> [About this exercise]: For the material below, return exactly the lines starting at the one holding "location et la qualité des locataires." and ending at the one holding "Pour quel investisseur ?", counting both as part of the range.
(Supplied records Opens)
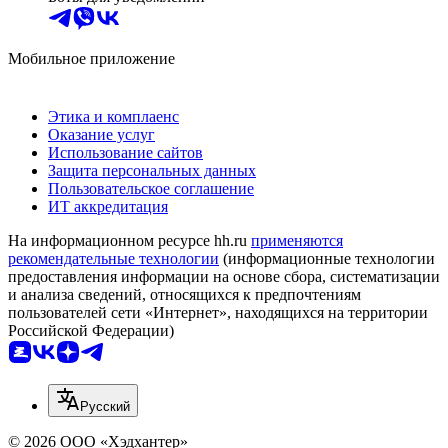
Мобильное приложение
Этика и комплаенс
Оказание услуг
Использование сайтов
Защита персональных данных
Пользовательское соглашение
ИТ аккредитация
На информационном ресурсе hh.ru
применяются
рекомендательные технологии
(информационные технологии
предоставления информации на основе сбора, систематизации
и анализа сведений, относящихся к предпочтениям
пользователей сети «Интернет», находящихся на территории
Российской Федерации)
Русский
© 2026 ООО «Хэдхантер»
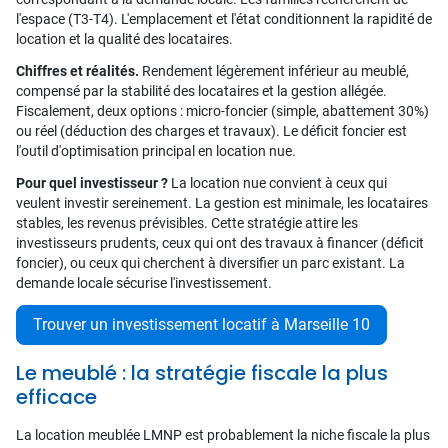
l'espace (T3-T4). L'emplacement et l'état conditionnent la rapidité de
location et la qualité des locataires.
Chiffres et réalités.
Rendement légèrement inférieur au meublé,
compensé par la stabilité des locataires et la gestion allégée.
Fiscalement, deux options : micro-foncier (simple, abattement 30%)
ou réel (déduction des charges et travaux). Le déficit foncier est
l'outil d'optimisation principal en location nue.
Pour quel investisseur ?
La location nue convient à ceux qui
veulent investir sereinement. La gestion est minimale, les locataires
stables, les revenus prévisibles. Cette stratégie attire les
investisseurs prudents, ceux qui ont des travaux à financer (déficit
foncier), ou ceux qui cherchent à diversifier un parc existant. La
demande locale sécurise l'investissement.
Trouver un investissement locatif à Marseille 10
Le meublé : la stratégie fiscale la plus
efficace
La location meublée LMNP est probablement la niche fiscale la plus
(Supplied records Closes)
> [Answer section]:
location et la qualité des locataires.
Chiffres et réalités.
Rendement légèrement inférieur au meublé,
compensé par la stabilité des locataires et la gestion allégée.
Fiscalement, deux options : micro-foncier (simple, abattement 30%)
ou réel (déduction des charges et travaux). Le déficit foncier est
l'outil d'optimisation principal en location nue.
Pour quel investisseur ?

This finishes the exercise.